Company eyes biofuel potential
A COMPANY that says it can turn wood into gas says there’s potential to build a conversion plant here.
CORE BioFuel Inc. is holding an information session May 27 to provide more details.
“We think there’s an opportunity in Terrace. There are locations and there’s fibre,” says Toronto-based CORE BioFuel official Doug Sheppard.
One possible location is the city’s airport industrial lands, the Skeena Industrial Development Park.
“We’ve had discussions with members of your town council and also several of your lumbermen,” Sheppard said.
CORE BioFuel is also holding a session in Smithers and one in Houston where it has already been spending time and effort on selecting a plant site.
The company developed an interest in the northwest when it built a connection with a Burns Lake business group with access for wood.
“We now have investors throughout the area,” said Sheppard.
The decision to hold information meetings follows the signing of a memorandum of understanding with so-far unnamed project developer to develop as many as four plants.
“For now they don’t want their name known, but they will be at the Houston meeting and possibly the others,” said Sheppard.
He stressed that CORE is not the inventor of the wood-into-gas method, but is working on developing it as a commercial process.
Intense heat is used to convert primarily waste wood into 92 octane gas.
“We wouldn’t own the plant.

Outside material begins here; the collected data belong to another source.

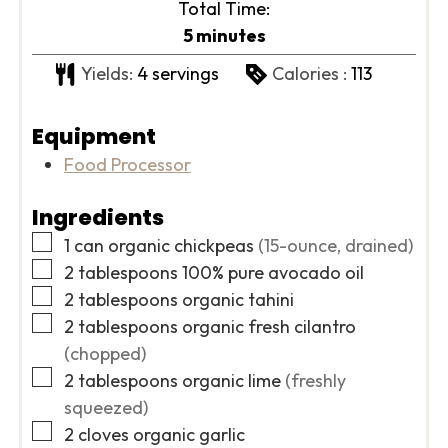
Total Time:
minutes
5
minutes
Yields:
4
servings
Calories :
113
Equipment
Food Processor
Ingredients
▢
1
can
organic chickpeas
(15-ounce, drained)
▢
2
tablespoons
100% pure avocado oil
▢
2
tablespoons
organic tahini
▢
2
tablespoons
organic fresh cilantro
(chopped)
▢
2
tablespoons
organic lime
(freshly
squeezed)
▢
2
cloves
organic garlic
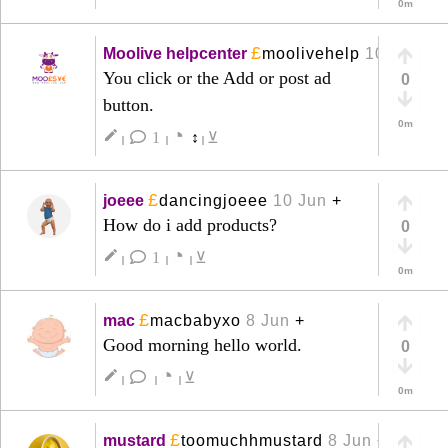
0m
£
Moolive helpcenter
moolivehelp
10 Jun
+
You click or the Add or post ad
0
button.
0m
◔
create
1
↕
⊻
|
|
|
£
joeee
dancingjoeee
10 Jun
+
How do i add products?
0
◔
create
1
⊻
|
|
|
0m
£
mac
macbabyxo
8 Jun
+
Good morning hello world.
0
◔
create
⊻
|
|
|
0m
£
mustard
toomuchhmustard
8 Jun
+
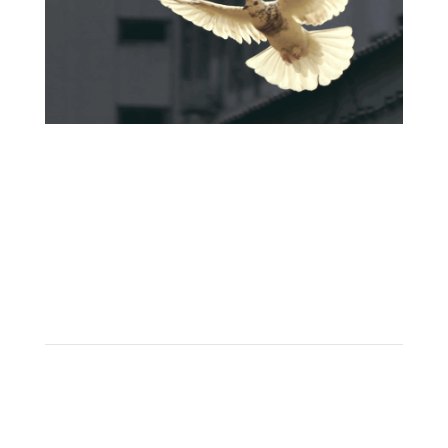
Learn
apply now! →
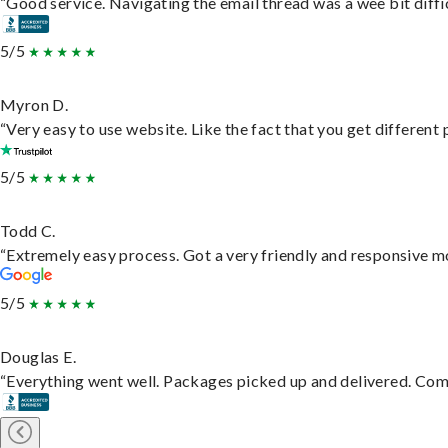
“Good service. Navigating the email thread was a wee bit difficu
5/5
Myron D.
“Very easy to use website. Like the fact that you get different
5/5
Todd C.
“Extremely easy process. Got a very friendly and responsive m
5/5
Douglas E.
“Everything went well. Packages picked up and delivered. Commu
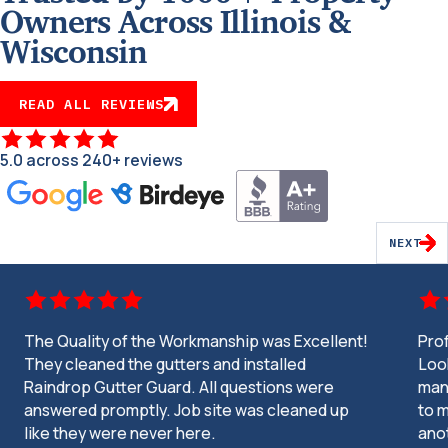
Owners Across Illinois &
Wisconsin
READ ALL REVIEWS
5.0 across 240+ reviews
NEXT
The Quality of the Workmanship was Excellent!
Pro
They cleaned the gutters and installed
Look
Raindrop Gutter Guard. All questions were
man
answered promptly. Job site was cleaned up
to m
like they were never here.
ano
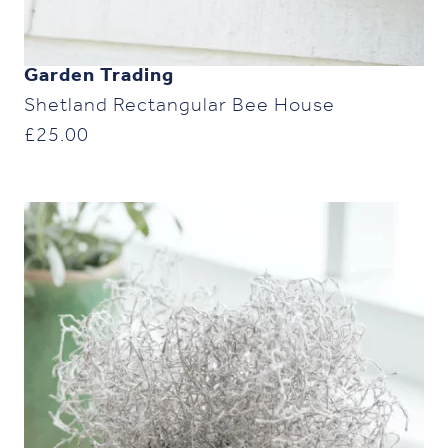
Garden Trading
Shetland Rectangular Bee House
£
25.00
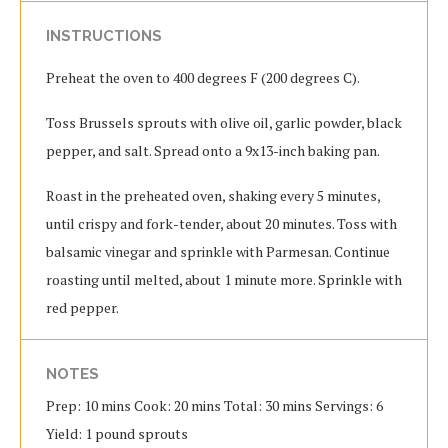
INSTRUCTIONS
Preheat the oven to 400 degrees F (200 degrees C).
Toss Brussels sprouts with olive oil, garlic powder, black
pepper, and salt. Spread onto a 9x13-inch baking pan.
Roast in the preheated oven, shaking every 5 minutes,
until crispy and fork-tender, about 20 minutes. Toss with
balsamic vinegar and sprinkle with Parmesan. Continue
roasting until melted, about 1 minute more. Sprinkle with
red pepper.
NOTES
Prep: 10 mins Cook: 20 mins Total: 30 mins Servings: 6
Yield: 1 pound sprouts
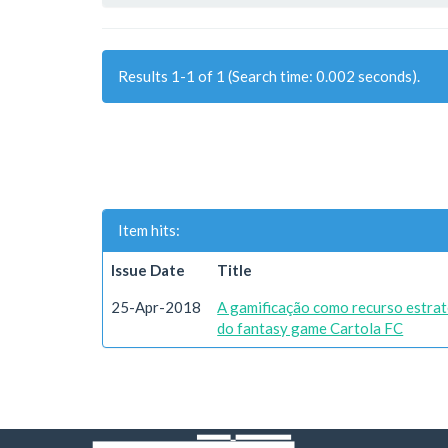
Results 1-1 of 1 (Search time: 0.002 seconds).
Item hits:
Issue Date
Title
25-Apr-2018
A gamificação como recurso estrat
do fantasy game Cartola FC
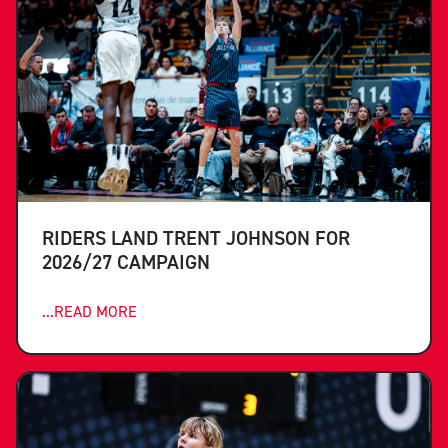
RIDERS LAND TRENT JOHNSON FOR
2026/27 CAMPAIGN
...READ MORE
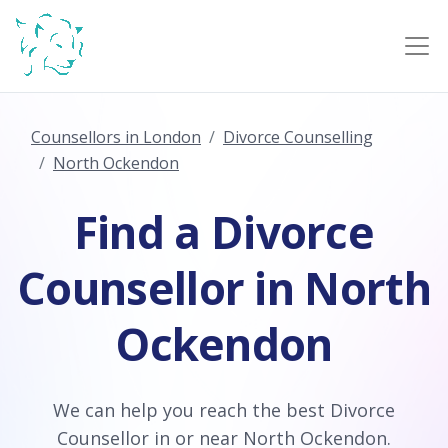
Counsellors in London
Divorce Counselling
North Ockendon
Find a Divorce
Counsellor in North
Ockendon
We can help you reach the best Divorce
Counsellor in or near North Ockendon.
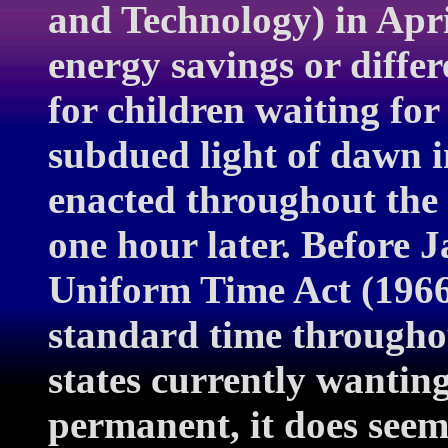
and Technology) in Apri
energy savings or differe
for children waiting for
subdued light of dawn 
enacted throughout the 
one hour later. Before 
Uniform Time Act (1966)
standard time throughou
states currently wantin
permanent, it does seem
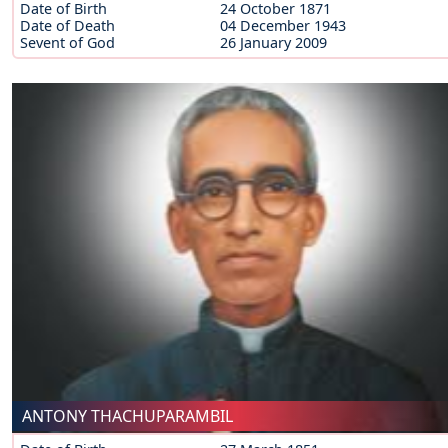
Date of Birth
24 October 1871
Date of Death
04 December 1943
Sevent of God
26 January 2009
ANTONY THACHUPARAMBIL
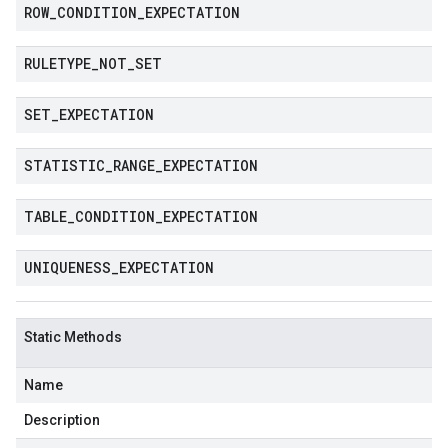
ROW
_
CONDITION
_
EXPECTATION
RULETYPE
_
NOT
_
SET
SET
_
EXPECTATION
STATISTIC
_
RANGE
_
EXPECTATION
TABLE
_
CONDITION
_
EXPECTATION
UNIQUENESS
_
EXPECTATION
Static Methods
Name
Description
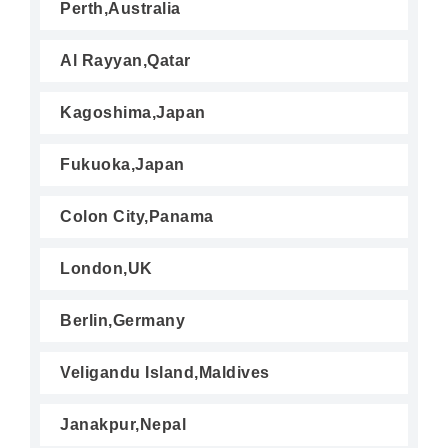
Perth,Australia
Al Rayyan,Qatar
Kagoshima,Japan
Fukuoka,Japan
Colon City,Panama
London,UK
Berlin,Germany
Veligandu Island,Maldives
Janakpur,Nepal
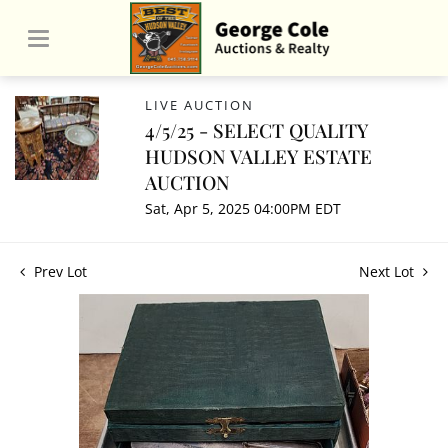
LIVE AUCTION
4/5/25 - SELECT QUALITY
HUDSON VALLEY ESTATE
AUCTION
Sat, Apr 5, 2025 04:00PM EDT
Prev Lot
Next Lot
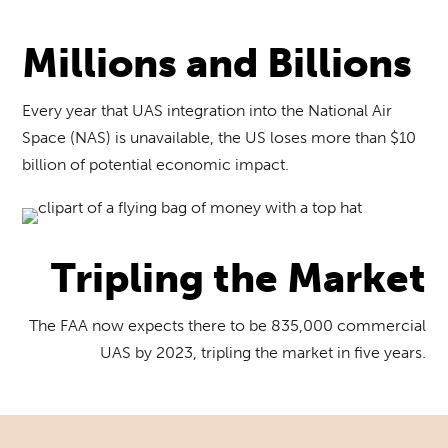
Millions and Billions
Every year that UAS integration into the National Air
Space (NAS) is unavailable, the US loses more than $10
billion of potential economic impact.
Tripling the Market
The FAA now expects there to be 835,000 commercial
UAS by 2023, tripling the market in five years.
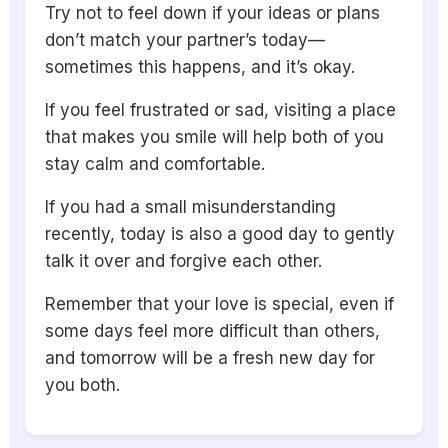
Try not to feel down if your ideas or plans
don’t match your partner’s today—
sometimes this happens, and it’s okay.
If you feel frustrated or sad, visiting a place
that makes you smile will help both of you
stay calm and comfortable.
If you had a small misunderstanding
recently, today is also a good day to gently
talk it over and forgive each other.
Remember that your love is special, even if
some days feel more difficult than others,
and tomorrow will be a fresh new day for
you both.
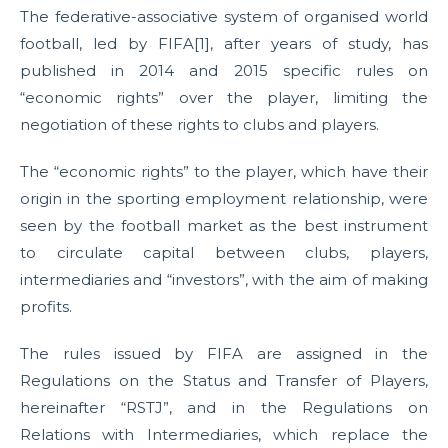
The federative-associative system of organised world
football, led by FIFA[1], after years of study, has
published in 2014 and 2015 specific rules on
“economic rights” over the player, limiting the
negotiation of these rights to clubs and players.
The “economic rights” to the player, which have their
origin in the sporting employment relationship, were
seen by the football market as the best instrument
to circulate capital between clubs, players,
intermediaries and “investors”, with the aim of making
profits.
The rules issued by FIFA are assigned in the
Regulations on the Status and Transfer of Players,
hereinafter “RSTJ”, and in the Regulations on
Relations with Intermediaries, which replace the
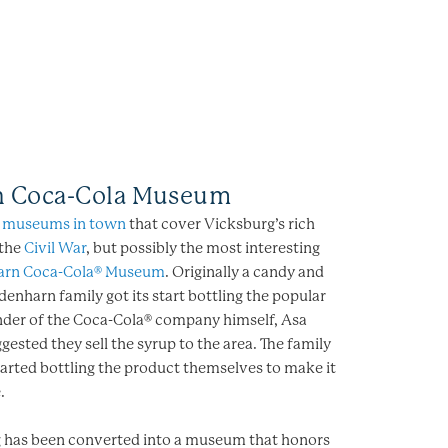
n Coca-Cola Museum
f
museums in town
that cover Vicksburg’s rich
 the
Civil War
, but possibly the most interesting
arn Coca-Cola® Museum
. Originally a candy and
denharn family got its start bottling the popular
under of the Coca-Cola® company himself, Asa
gested they sell the syrup to the area. The family
arted bottling the product themselves to make it
.
ng has been converted into a museum that honors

We would license the technology,” Sheppard said.
Each plant would cost $100 million and require 220,000 tons of fibre a year to produce 67 million litres of gas.
“And we’d be profitable without a subsidy, but we won’t turn down any help if offered,” said Sheppard. “We’ll take help where we can get it.
“We believe we’re the leading edge biofuel company in the world,” he added.
In addition to 40-50 inside workers, a plant capacity of the size proposed by CORE BioFuel would required approximately 150 outside workers to provide the wood.